Falaram sobre os males de que sofria o reino e insistiram na necessidade de lhes pôr termo com uma revolução, «queixando-se do duque de Bragança que era a causa de tanta ruína por não querer aceitar a coroa que lhe ofereciam, e com ela a vida e a liberdade de todos», escreveu D. Luís de Meneses, acrescentando ainda estas palavras, que atribuiu a João Pinto Ribeiro quando este tomou a defesa de D. João: «Pois se o remédio está no duque, aclamem-no mesmo sem o seu consentimento, pois, vendo-se metido no empenho, antes quererá ser rei em perspectiva do que vassalo suspeito.»
Todos concordaram e decidiram enviar a Vila Viçosa Pedro de Mendonça, a fim de comunicar a D. João - de facto único herdeiro legítimo dos reis de Portugal a resolução que haviam tomado.

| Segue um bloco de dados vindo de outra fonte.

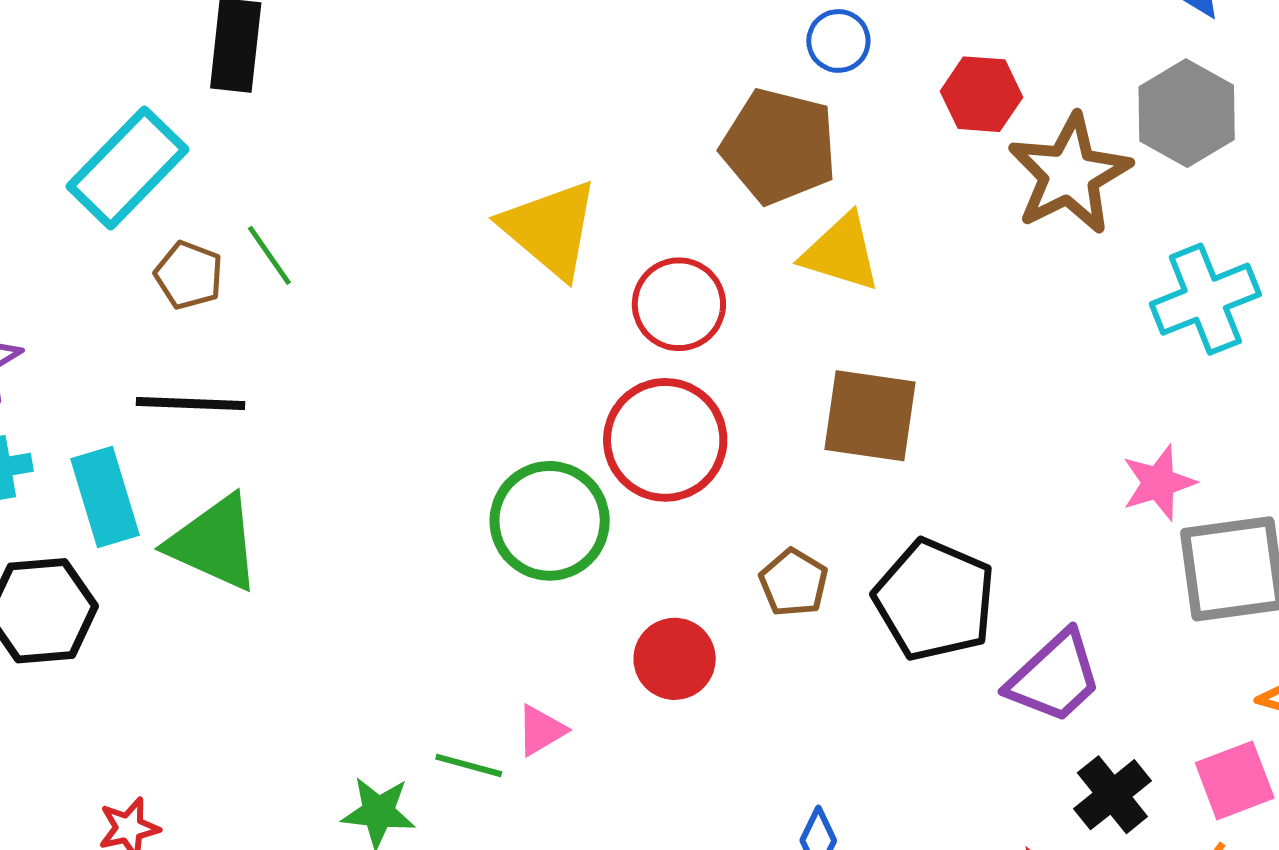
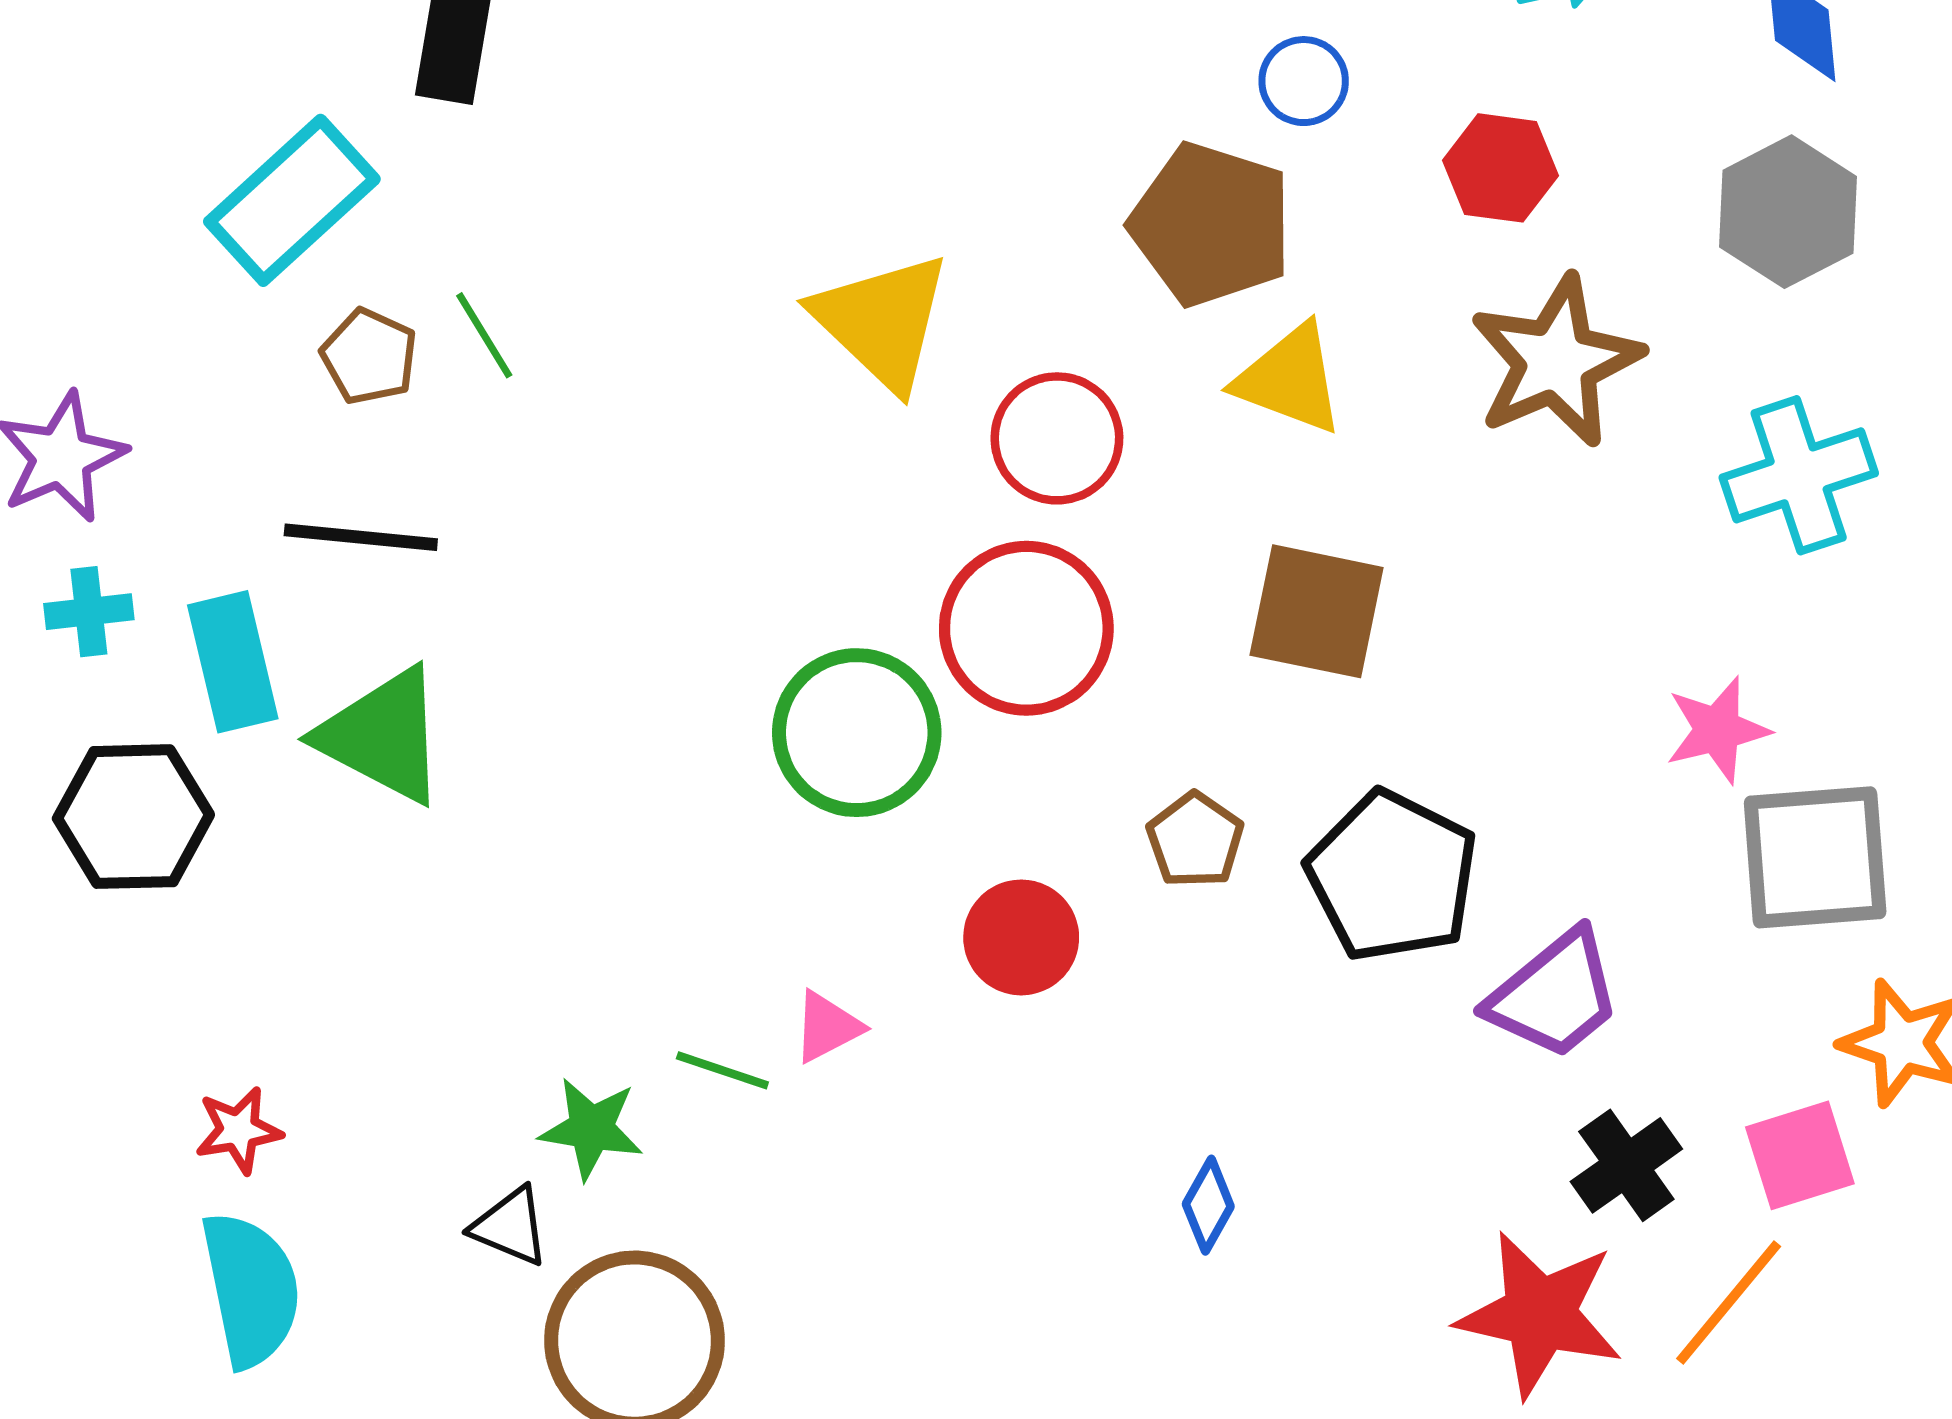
brown star: (1069, 174) -> (1556, 361), moved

Ainda hesitante, embora tendo escutado com grande atenção as palavras do emissário, o duque prometeu dar-lhe resposta depois de consultar o seu secretário António Pais Viegas. Rebelo da Silva narra assim essa consulta: «Tendo ouvido o duque, Viegas calou-se por um instante e depois pediu licença para fazer uma pergunta:
- No caso de o reino se constituir em república, que partido seguiria Vossa Excelência, do país ou o dos castelhanos?

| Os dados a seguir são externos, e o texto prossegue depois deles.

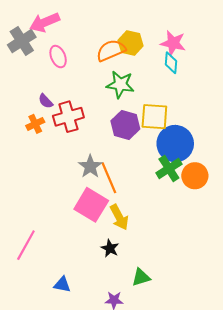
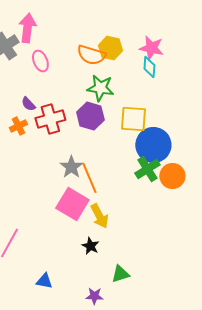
pink arrow: (45, 22) -> (27, 28), turned 120
orange semicircle: (111, 50) -> (91, 55), turned -140
purple hexagon: (125, 125) -> (90, 116), moved

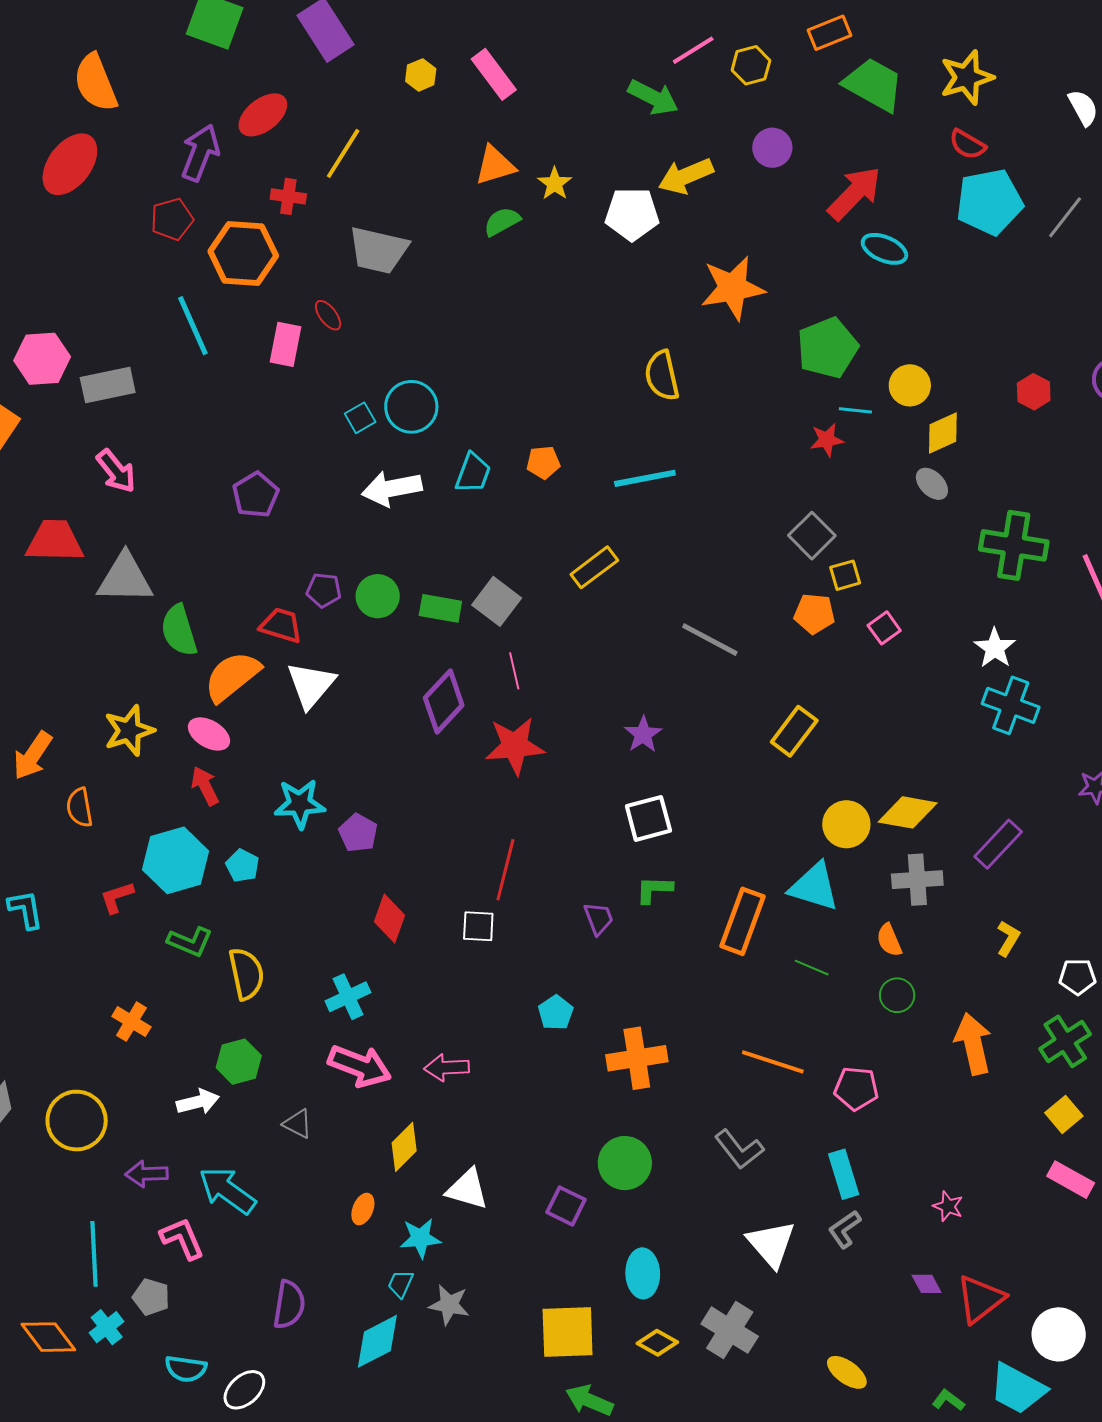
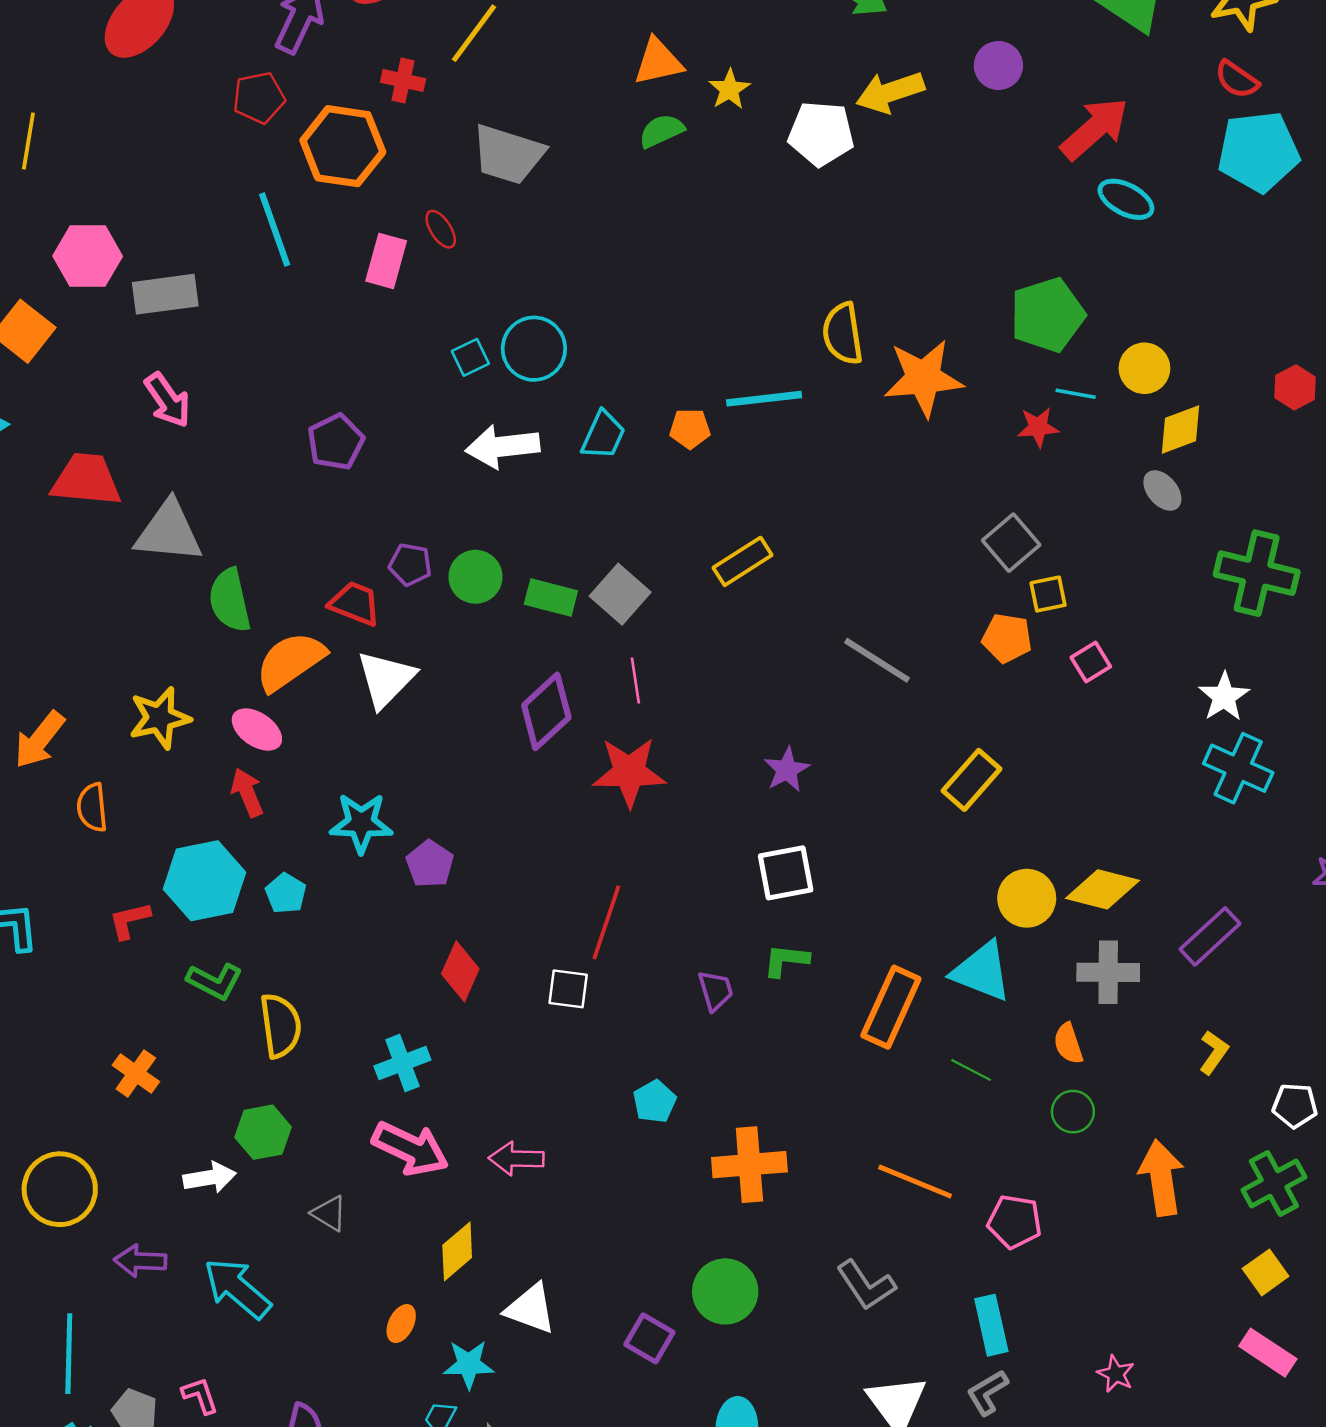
orange star: (733, 288) -> (923, 378), moved
cyan line: (645, 478) -> (764, 399), moved
pink L-shape: (182, 1239) -> (200, 1396), moved, size x0.7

- Sejam quais forem os acontecimentos - respondeu o duque -, hei-de acostar-me ao que. seguir o comum do País.
- Então... - volveu o secretário -... está dada a resposta. Mais vale arriscar tudo para reinar do que arriscar ainda tudo para ficar vassalo. A ocasião é chegada e parece que Deus a trouxe. A maior dificuldade consistia em os outros proporem a empresa, pois seria pouco seguro se a ideia partisse directamente de Vila Viçosa. Os fidalgos estão prontos e só pedem rei. Dê-lho Vossa Excelência, e encomende o mais à Providência.»

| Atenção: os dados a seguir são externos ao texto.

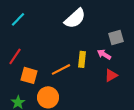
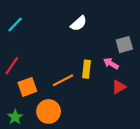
white semicircle: (75, 18) -> (79, 23), size x0.7
orange square: (29, 75) -> (27, 87), turned -36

Quis ainda D. João expor o assunto a sua esposa, D. Luísa de Gusmão, filha dos duques de Medina Sidónia, e portanto de origem espanhola.
A lenda - ou essa parte da História que em certos passos abre as portas à imaginação - atribui a essa senhora a seguinte frase, da qual se pode dizer que, «se não é verdade, é decerto bem imaginada»:
- Mais vale ser rainha uma hora que duquesa toda a vida!
Mas vejamos como o historiador Rebelo da Silva a descreve:
«A duquesa, que era dotada de entendimento tão claro e de ânimo tão varonil, como depois confirmaram largas experiências... julgou por mais acertado, ainda que a morte fosse consequência da coroa, morrer reinando do que viver servindo, e animou o duque dizendo-lhe que todos os vaticínios eram pela segurança da empresa, e que só a demora poderia ser prejudicial.»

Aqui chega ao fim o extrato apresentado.